Note: This post was almost entirely written by March 6 and only touched up today, so parts of it may be out of date.
In February, Jon Stewart made his triumphant return to The Daily Show after nine years away, effectively skipping the bulk of the Trump era and leaving most of that time to his successor Trevor Noah while working on other projects, to host Mondays through the election. What transpired reminded many fans of Stewart’s Daily Show of, perhaps, why his original departure may have been well-timed.
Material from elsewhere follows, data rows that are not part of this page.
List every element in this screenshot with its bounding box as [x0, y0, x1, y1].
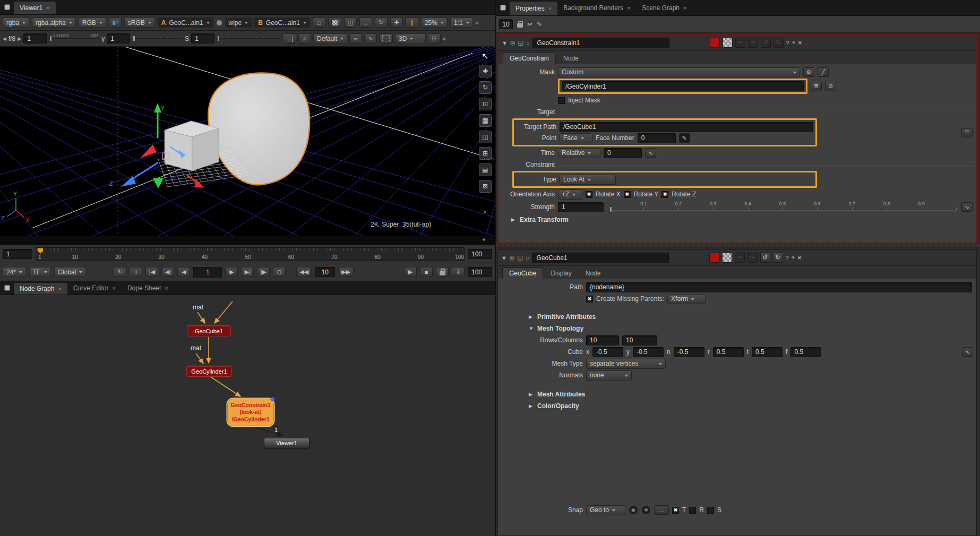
viewport-chevrons-icon[interactable]: » [482, 210, 489, 214]
pin-button[interactable]: ⌖ [792, 254, 795, 261]
playback-end-input[interactable]: 100 [468, 267, 492, 277]
frame-range-dropdown[interactable]: Global [54, 267, 87, 277]
saturation-slider-handle[interactable] [217, 36, 220, 41]
float-panel-icon[interactable]: ◱ [518, 254, 523, 261]
viewer-more-chevrons-icon[interactable]: » [474, 21, 481, 24]
reapply-button[interactable]: ↻ [773, 253, 783, 263]
fstop-prev-icon[interactable]: ◀ [3, 36, 6, 41]
pane-menu-button[interactable] [0, 281, 14, 295]
alpha-layer-dropdown[interactable]: rgba.alpha [32, 18, 76, 28]
postage-stamp-button[interactable] [723, 38, 733, 48]
playhead[interactable] [38, 248, 43, 254]
gear-icon[interactable]: ⚙ [803, 67, 814, 77]
tab-node[interactable]: Node [557, 53, 585, 64]
split-view-icon[interactable]: ◫ [479, 131, 492, 143]
frame-increment-input[interactable]: 10 [315, 267, 335, 277]
close-icon[interactable]: × [113, 285, 116, 291]
gamma-slider[interactable] [132, 34, 183, 43]
channels-dropdown[interactable]: rgba [3, 18, 29, 28]
close-icon[interactable]: × [58, 286, 61, 292]
display-channels-dropdown[interactable]: RGB [79, 18, 106, 28]
view-mode-dropdown[interactable]: 3D [395, 33, 426, 44]
layout-grid-icon[interactable]: ▦ [479, 114, 492, 127]
cube-r-input[interactable]: 0.5 [713, 347, 744, 357]
postage-stamp-button[interactable] [722, 253, 732, 263]
step-forward-button[interactable]: ▶▶ [338, 267, 354, 277]
cube-f-input[interactable]: 0.5 [790, 347, 821, 357]
revert-button[interactable]: ↺ [760, 253, 770, 263]
wipe-center-button[interactable] [216, 20, 222, 26]
region-icon[interactable]: ■ [420, 267, 433, 277]
tab-scene-graph[interactable]: Scene Graph × [636, 0, 692, 15]
float-panel-icon[interactable]: ◱ [518, 39, 523, 46]
cube-x-input[interactable]: -0.5 [592, 347, 623, 357]
close-view-icon[interactable]: ⊠ [479, 180, 492, 193]
tab-dope-sheet[interactable]: Dope Sheet × [122, 281, 174, 295]
close-icon[interactable]: × [165, 285, 168, 291]
cube-n-input[interactable]: -0.5 [674, 347, 704, 357]
menu-icon[interactable]: ≡ [359, 18, 372, 28]
tab-node[interactable]: Node [579, 268, 607, 279]
transport-input-button[interactable]: I [130, 267, 142, 277]
tab-node-graph[interactable]: Node Graph × [14, 283, 67, 295]
eyedropper-icon[interactable]: ✎ [679, 133, 690, 143]
lightbulb-icon[interactable]: ○ [526, 255, 529, 261]
flipbook-icon[interactable]: ▶ [404, 267, 417, 277]
inject-mask-checkbox[interactable] [558, 97, 565, 104]
mask-dropdown[interactable]: Custom [558, 67, 800, 77]
close-icon[interactable]: × [683, 5, 686, 11]
geocube-shape[interactable] [165, 121, 219, 171]
goto-input-icon[interactable]: →| [282, 33, 296, 44]
tab-geocube[interactable]: GeoCube [502, 267, 543, 279]
pause-icon[interactable]: ∥ [406, 18, 418, 28]
snap-s-checkbox[interactable] [707, 507, 714, 514]
play-backward-button[interactable]: ◀ [177, 267, 190, 277]
waveform-icon[interactable]: ∿ [364, 33, 377, 44]
snap-vertex-icon[interactable]: ❖ [641, 505, 651, 515]
create-missing-parents-dropdown[interactable]: Xform [667, 294, 706, 304]
input-b-dropdown[interactable]: B GeoC...ain1 [254, 18, 310, 28]
goto-end-button[interactable]: |▶ [257, 267, 270, 277]
list-icon[interactable]: ≣ [811, 82, 822, 91]
export-icon[interactable]: ↧ [452, 267, 465, 277]
rows-input[interactable]: 10 [586, 335, 619, 345]
close-icon[interactable]: × [46, 5, 49, 11]
step-back-button[interactable]: ◀◀ [296, 267, 312, 277]
columns-input[interactable]: 10 [622, 335, 657, 345]
close-icon[interactable]: × [548, 5, 552, 12]
color-opacity-expander-icon[interactable]: ▶ [529, 403, 534, 409]
input-a-dropdown[interactable]: A GeoC...ain1 [158, 18, 213, 28]
lock-range-icon[interactable] [436, 267, 449, 277]
timeline-track[interactable]: 1 10 20 30 40 50 60 70 80 90 100 [36, 247, 465, 261]
cube-t-input[interactable]: 0.5 [752, 347, 783, 357]
center-icon[interactable]: ✚ [390, 18, 403, 28]
snap-live-icon[interactable]: ◉ [629, 505, 638, 515]
tab-display[interactable]: Display [544, 268, 578, 279]
refresh-icon[interactable]: ↻ [375, 18, 388, 28]
strength-slider[interactable]: 0.1 0.2 0.3 0.4 0.5 0.6 0.7 0.8 0.9 [609, 201, 956, 213]
time-input[interactable]: 0 [604, 148, 642, 158]
input-process-toggle[interactable]: IP [109, 18, 122, 28]
edit-icon[interactable]: ✎ [537, 21, 542, 28]
gain-slider[interactable]: 0.018825 1064 [49, 34, 99, 43]
saturation-input[interactable]: 1 [191, 33, 214, 44]
overlay-icon[interactable]: ⊡ [428, 33, 441, 44]
revert-button[interactable]: ↺ [761, 38, 771, 48]
compare-icon[interactable]: ◫ [344, 18, 357, 28]
current-frame-display[interactable]: 1 [193, 267, 222, 278]
translate-tool-icon[interactable]: ✚ [479, 65, 492, 77]
loop-mode-icon[interactable]: ↻ [114, 267, 126, 277]
redo-button[interactable]: ↷ [748, 38, 758, 48]
nodegraph-canvas[interactable]: mat mat GeoCube1 GeoCylinder1 GeoConstra… [0, 295, 495, 536]
mesh-type-dropdown[interactable]: separate vertices [586, 359, 666, 369]
mask-path-input[interactable]: /GeoCylinder1 [562, 81, 804, 91]
normals-dropdown[interactable]: none [586, 370, 632, 381]
cube-curve-icon[interactable]: ∿ [962, 347, 973, 357]
next-keyframe-button[interactable]: ▶| [241, 267, 254, 277]
rotate-x-checkbox[interactable]: ✖ [586, 191, 592, 198]
node-color-button[interactable] [710, 38, 720, 48]
close-panel-button[interactable]: × [798, 39, 802, 47]
reapply-button[interactable]: ↻ [773, 38, 784, 48]
gain-input[interactable]: 1 [23, 33, 47, 44]
select-tool-icon[interactable]: ↖ [482, 51, 488, 61]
For his first show back, Stewart discussed the report from special counsel Robert Hur that cleared Joe Biden of mishandling classified documents upon leaving the vice presidency but characterized him as a “well-meaning, elderly man with a poor memory” who struggled to remember facts under questioning, re-igniting concerns over whether Biden is too old to serve four more years as president. Stewart played clips of Donald Trump and his associates claiming not to remember things at their own depositions over the years, but spent the bulk of the segment seemingly reinforcing the concerns over Biden’s age, picking apart a press conference Biden gave where he forcefully responded to the special counsel’s assertions but seemed to struggle afterwards, and responding to Democratic surrogates playing up his “sharpness” and “engagement” in official meetings on talk shows over the weekend by suggesting that, if he’s so sharp in those settings, perhaps they should be captured on camera. By contrast, Trump only received one or two shots on relatively trivial matters over the course of the segment, with no mention of the most concerning development to come from his side over the weekend, his seemingly blackmailing NATO allies with a Russian invasion. Stewart was excoriated by various figures on the left, including Keith Olbermann and even Trump’s estranged niece Mary, for focusing on concerns over Biden’s age instead of the far more existential threat posed by Trump’s return to the White House. Responding to those concerns on his second show back, Stewart twisted the Washington Post‘s Trump-era slogan into “democracy dies in discussion” and spent the rest of the segment facetiously studying Tucker Carlson’s trip to Russia and interview with Vladimir Putin to learn how to speak “of course” to power.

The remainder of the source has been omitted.